With your digital skills well underway, what inspired you to take this knowledge to create something that’s much more meaningful and artistic then practical?

 

I had been using my camera to gather images that I thought I might someday be able to incorporate into my paintings. Without realizing it, I had built up quite a body of photographs. By 1993, I began to concentrate on the digital montage. Through my progress as a practitioner of Zen Buddhism I soon discovered what I wanted to explore. Mandala had always interested me. I loved exploring mirrored images. Symmetry had been so difficult to create before the advent of the computer and Photoshop. So, I began to explore the forbidden and formerly impossible world of Perfect Symmetry. Infinitely repeatable patterns became a metaphor for Indra’s Jeweled Net, an ancient description of this holographic universe that we discover when we look within ourselves. My interest in transforming reality into imagined realms has taken many forms, including a photomontage series, Shimmering Zen, originally called Indra’s Jewels. The series takes as its point of departure the Hua Yen Buddhist concept of totality within the metaphor of Indra’s Jeweled Net.
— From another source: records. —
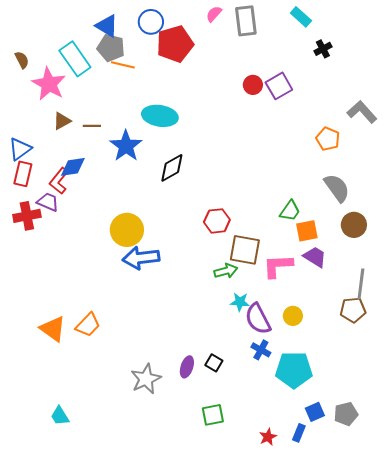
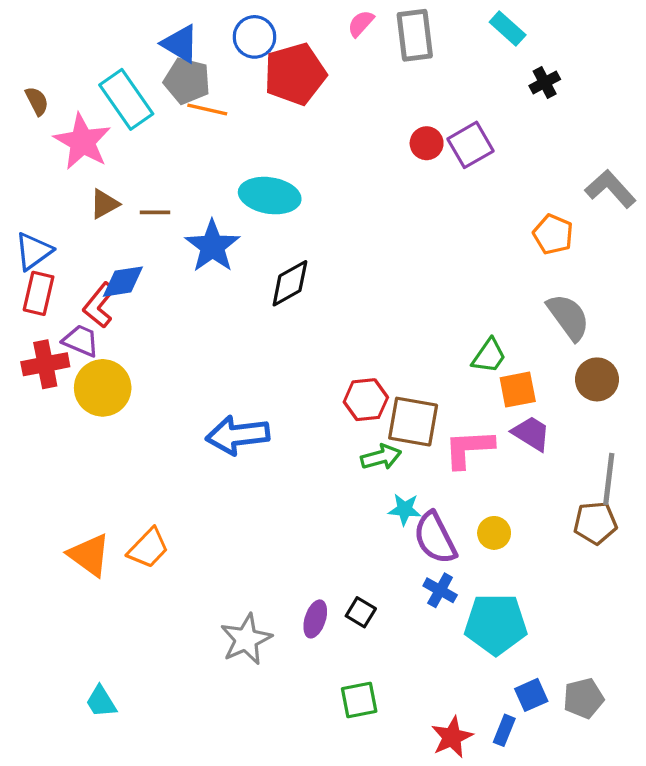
red hexagon: (217, 221) -> (366, 400), moved
yellow circle: (127, 230) -> (103, 388), moved
red star: (268, 437) -> (452, 737), size x1.4

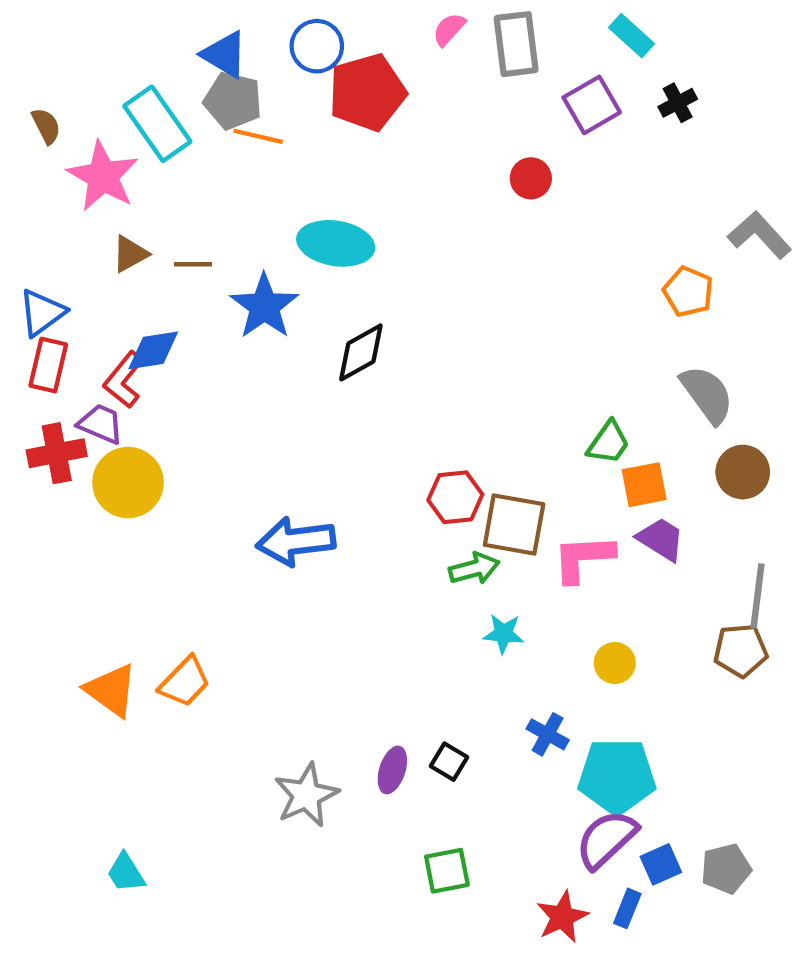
purple square: (470, 145) -> (592, 105), moved
purple semicircle: (435, 538) -> (606, 839), moved, turned 74

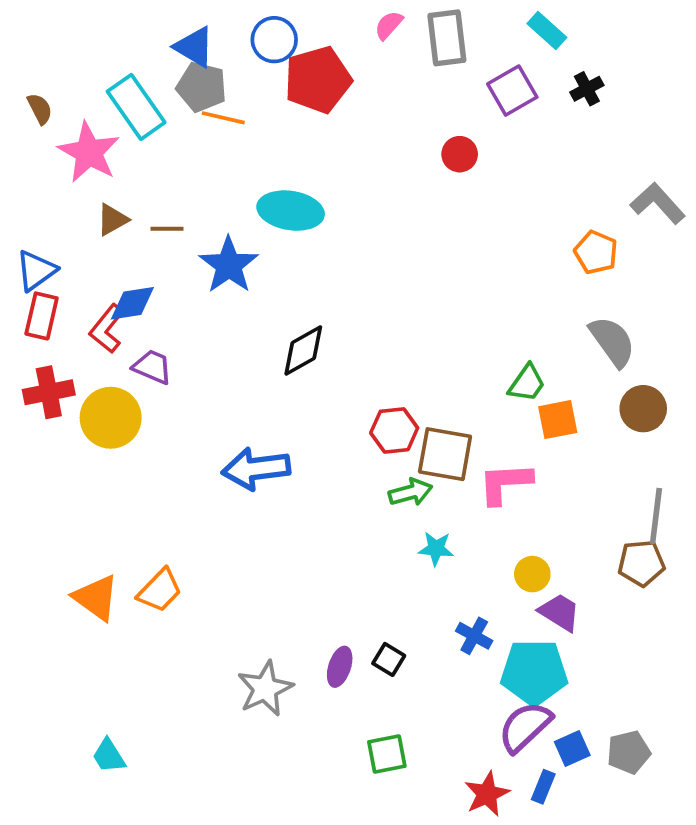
black diamond: (361, 352) -> (303, 350), moved
purple trapezoid: (101, 424) -> (152, 367), moved
purple trapezoid: (661, 539) -> (560, 612), moved

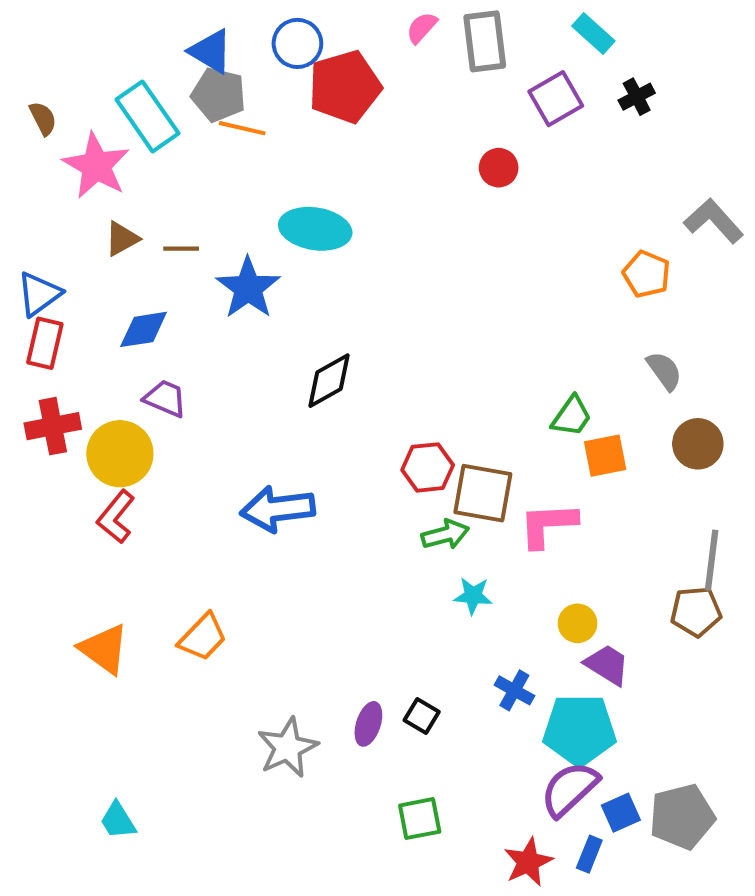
red L-shape: (107, 329) -> (116, 517), moved
gray semicircle: (612, 341) -> (664, 371), size x0.7
orange trapezoid: (160, 590) -> (203, 637), moved
gray pentagon: (629, 752) -> (682, 817), size x1.4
Which brings us to Shimmering Zen, your newest body of work. What’s it about?

I realized that Las Vegas had everything I needed by way of subject matter. Everything was happening right in front of me. This self-awareness helped me to overcome all doubt.  Why not examine what is close at hand? Las Vegas, my home town, was certainly worthy of exploration. What better place to explore Pop Culture than in this city of neon signage? In Shimmering Zen, I use the iconic vintage signage of Las Vegas, where I spent my childhood at a time when the city was a small resort town. My layered images reflect a sense of infinite reflection. I have accompanied stories of my life and coming of age in Shimmering Zen, the book.  I also reveal the “elements” that were used to build each pattern, with a story of the sign or property associated with the final image.

Shimmering Zen is also an exhibition. Some of the pieces in the collection are “lenticular” images—several layers of the same image, each treated differently, backlit and viewed through a lenticular, or striated lens. They are the product of photography and Photoshopping—sometimes up to 30 or 40 layers each. The picture shifts as you move in front of it. So, when you move, the image shift, while brief, is pronounced, a disruptive flutter before the picture snaps back to clarity, albeit now in a different alignment.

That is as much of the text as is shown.